The producer and director Harold Prince is one of Broadway’s best-known names. But he never actually wanted to be a producer, to hear him tell it.
“I didn’t want to be a producer at all,” Prince affirms in the inaugural episode of “Stagecraft,” Variety’s new theater podcast featuring in-depth interviews with the creators of the hottest shows on Broadway, Off Broadway, in London, and around the country.
“It was a gift horse; I couldn’t look it in the mouth,” he adds of the opportunity. “I ended up in George Abbott’s office at the age of 20” — that launched his long, storied career.

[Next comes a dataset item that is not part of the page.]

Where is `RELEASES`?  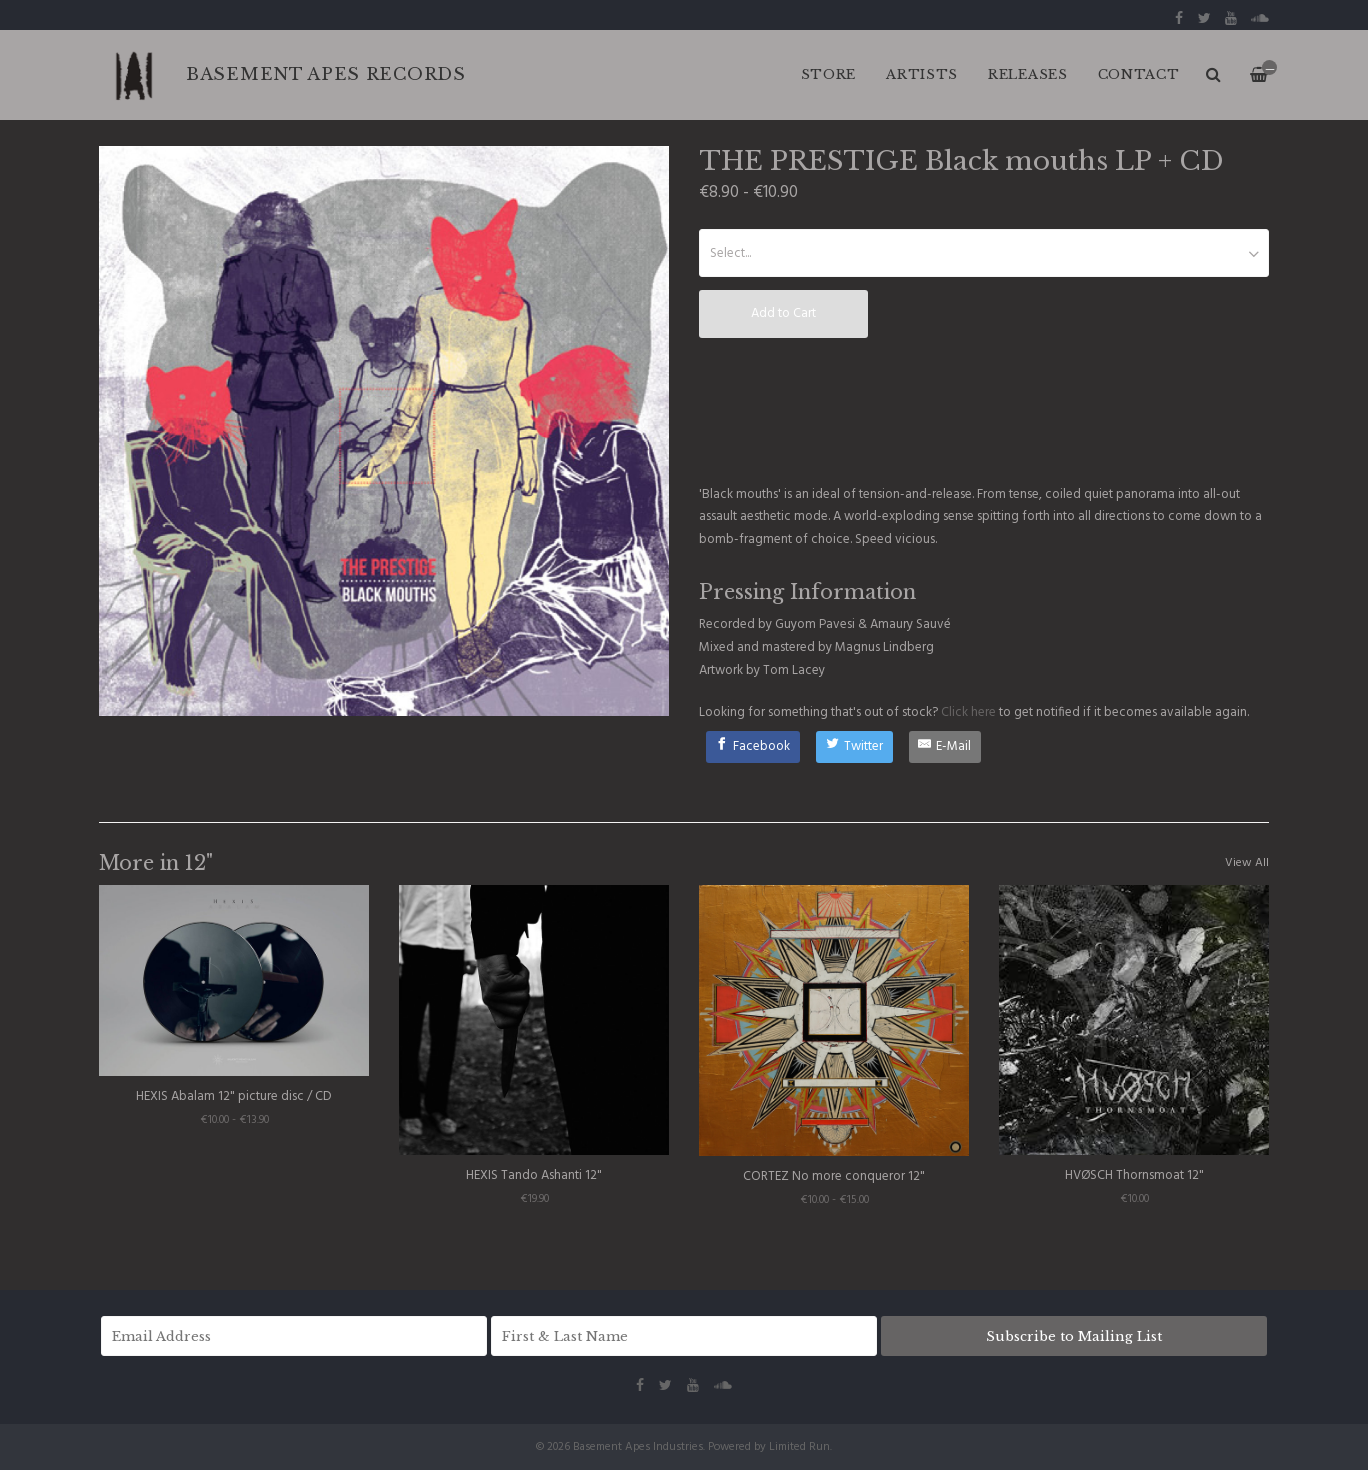 RELEASES is located at coordinates (1028, 74).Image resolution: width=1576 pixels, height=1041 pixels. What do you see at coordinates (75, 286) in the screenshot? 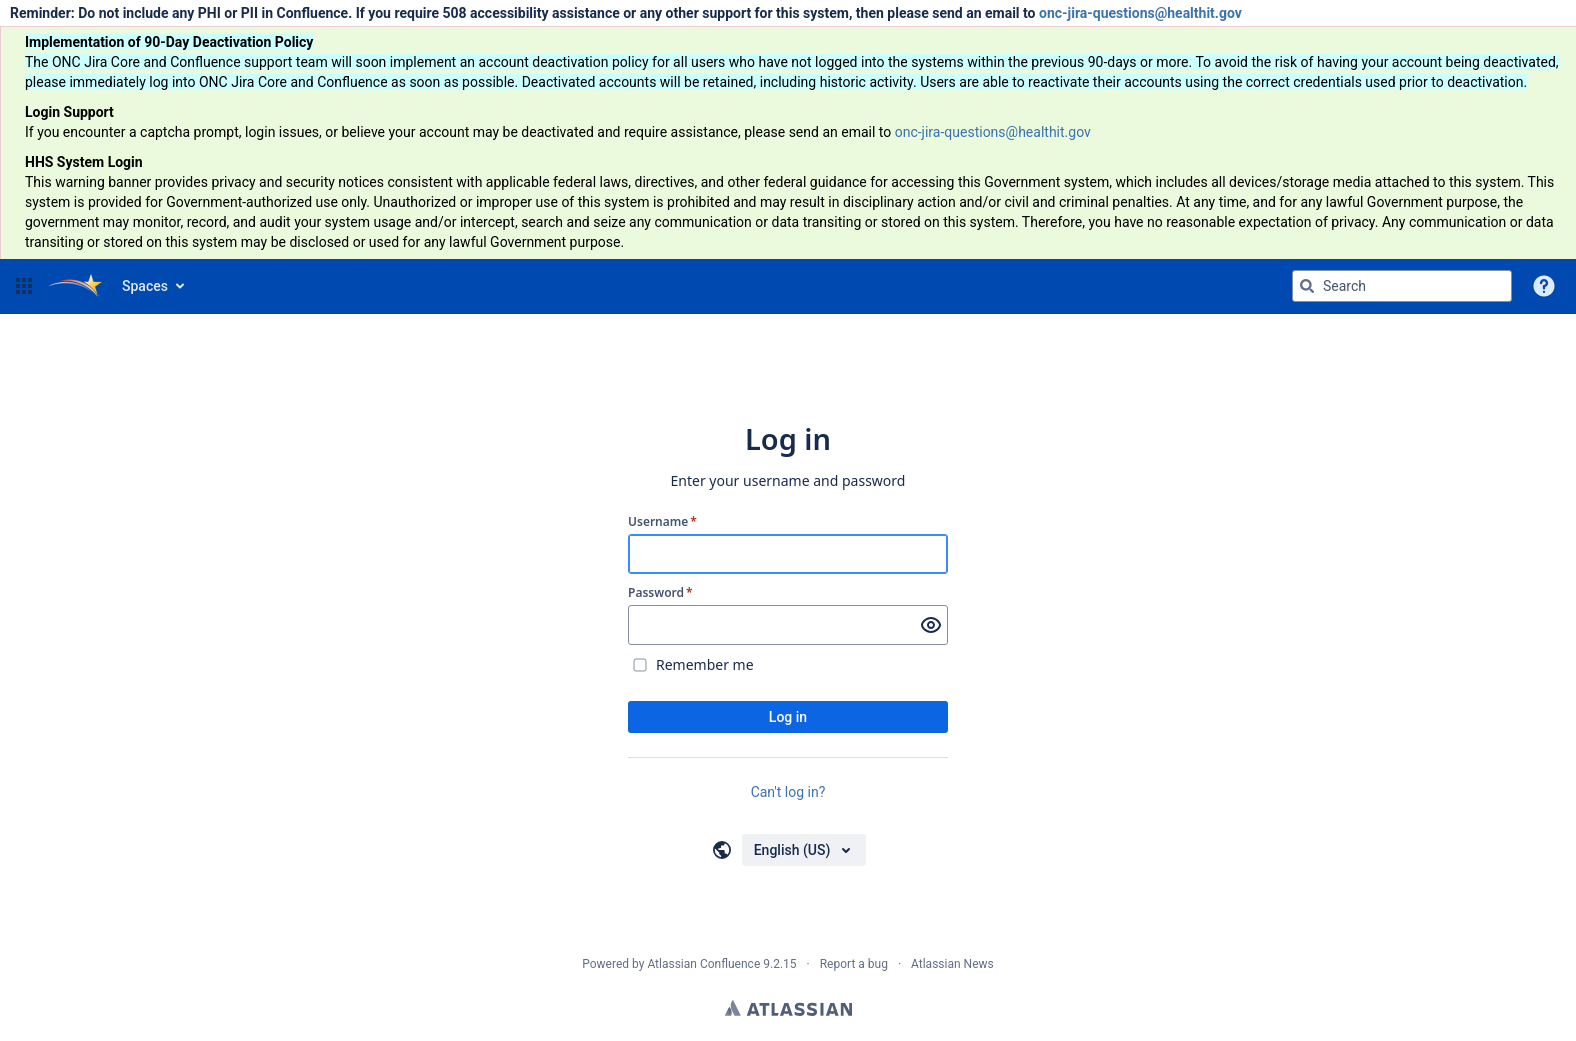
I see `[Go to home page]` at bounding box center [75, 286].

In conversation with Variety’s theater editor, Gordon Cox, Prince leads listeners through a career that includes landmark musicals from “The Pajama Game” to “West Side Story” to “Cabaret” to “Sweeney Todd” to “The Phantom of the Opera.” At 89, he’s still plenty busy, having directed “Prince of Broadway,” the revue of his work now playing through Oct. 29 at the Manhattan Theatre Club, and released a memoir, “Sense of Occasion,” which hit shelves last month.

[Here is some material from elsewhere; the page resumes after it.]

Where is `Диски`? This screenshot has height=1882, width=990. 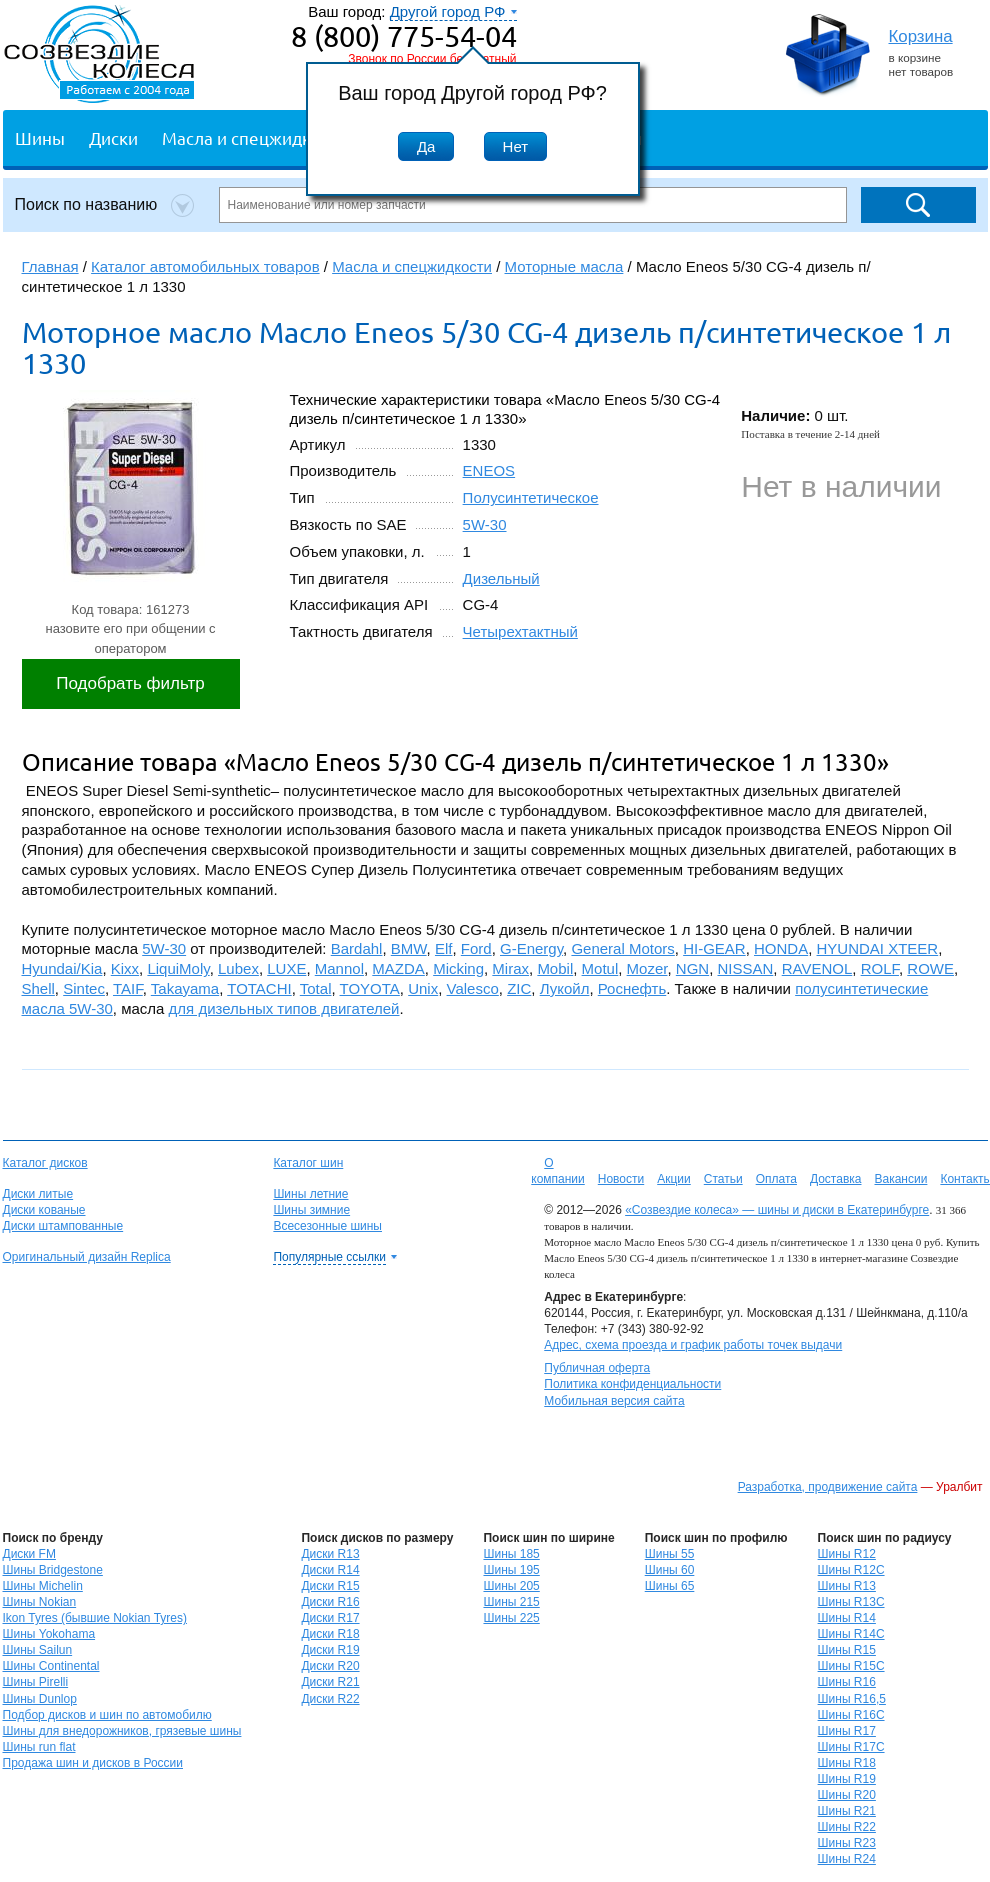
Диски is located at coordinates (113, 137).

He talks about both projects in the podcast, and reveals which of Broadway’s new musicals he thought was first-rate and why. He also mentions which recent revivals of his work he’s seen, which he hasn’t, and what he thought of Ricky Martin in “Evita.” He never saw the Roundabout Theatre Company’s long-running revival of “Cabaret” — and he has a very specific reason for skipping it.
In the book, he characterizes himself as easier to work with earlier in his career than later in it — but in the podcast he promptly contradicts that. “No! Did I really say that? It’s absolutely untrue!” he says. “Now I’m — oh, I’m a pussycat, for God’s sake.”